Sunday, February 19, 2006

Photojournalism as Art, Part 2

(To review Part 1, scroll down to Wednesday, February 15.)

Contemporary photography has continued the tradition of practitioners whose work serves journalistic and documentary purposes, and at the same time could be displayed as fine art in the most prestigious photo galleries. David Douglas Duncan made famous photographs of World War II and the wars in Korea and Vietnam. In much the same tradition, Donald McCullin gained notoriety for gritty black and white portrayals of wars in Cyprus, the Congo, Vietnam and Biafra. Steve McCurry, who works in color, has made photographs around the world, many of them on assignment for National Geographic magazine. He is the author of the iconic photograph Afghan Girl (right).

SebastiĆ£o Salgado is a Brazilian, educated in economics there and in Paris, whose work in Brazil and in England eventually took him to Africa as economist for an international coffee organization. At that time he began serious work in photography. Since then he has captured images of famine in Africa, manual labor in open-pit Brazilian mines, the migrations of peoples around the world, and a global effort to eradicate polio. His photography is entirely in black and white. During one seven-year period, he photographed in 39 countries. The example below, from 1984. shows refugees in Korem, Ethiopia.

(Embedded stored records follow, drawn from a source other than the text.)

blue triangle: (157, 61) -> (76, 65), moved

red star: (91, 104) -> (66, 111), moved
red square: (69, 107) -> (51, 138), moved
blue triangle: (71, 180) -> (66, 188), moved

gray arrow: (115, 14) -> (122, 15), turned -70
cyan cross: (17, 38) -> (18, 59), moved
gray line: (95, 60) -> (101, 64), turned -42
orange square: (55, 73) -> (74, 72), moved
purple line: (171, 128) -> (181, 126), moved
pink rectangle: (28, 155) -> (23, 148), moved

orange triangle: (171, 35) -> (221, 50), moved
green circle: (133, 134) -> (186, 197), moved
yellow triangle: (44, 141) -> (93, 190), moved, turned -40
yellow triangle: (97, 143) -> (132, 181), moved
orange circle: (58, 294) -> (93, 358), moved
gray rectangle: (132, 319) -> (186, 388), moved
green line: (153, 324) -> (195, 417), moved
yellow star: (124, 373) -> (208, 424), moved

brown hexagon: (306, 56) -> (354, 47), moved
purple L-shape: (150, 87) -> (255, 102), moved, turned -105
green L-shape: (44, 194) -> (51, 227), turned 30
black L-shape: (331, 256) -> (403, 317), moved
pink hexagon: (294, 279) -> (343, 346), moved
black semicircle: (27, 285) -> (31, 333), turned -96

James Nachtwey is perhaps the best-known of present day war photographers. He has documented conflicts in Latin America, Africa, Asia and the Middle East. The winner of many awards, Nachtwey was featured in the 2001 documentary film War Photographer. Many scenes in that film were captured with a small video camera mounted above the viewfinder of his still camera, giving the audience a photographer's-eye-view of Nachtwey's often dangerous work. The example below, however, runs almost contrary to type. The gauze of dust and the girls' colorful dresses create a beauty that contrasts their precarious situation in 1984 El Salvador.


Photographers such as Salgado and Nachtwey are often the subject of criticism from different, sometimes-contradictory, directions. When their photographs show intense suffering, even carnage, the photographers are accused of engaging in a kind of visual pornography, concentrating too much on the awful, sensationalistic cruelty that they exhibit. Yet when the photographs primarily show nuances of light and shadow, line and texture, the photographers are subject to criticism that the photos are too artsy, and that they make a kind of beauty out of horrors that should not be diluted. Certainly the photographs do show a wide spectrum of the human condition. The people who make the photographs are unusually able to be. simultaneously, skillful craftsmen, detached enough to do the mechanical work of making photos, and sensitive artists. Most of them are dedicated to making images that might help to bring about an end to the conditions they portray.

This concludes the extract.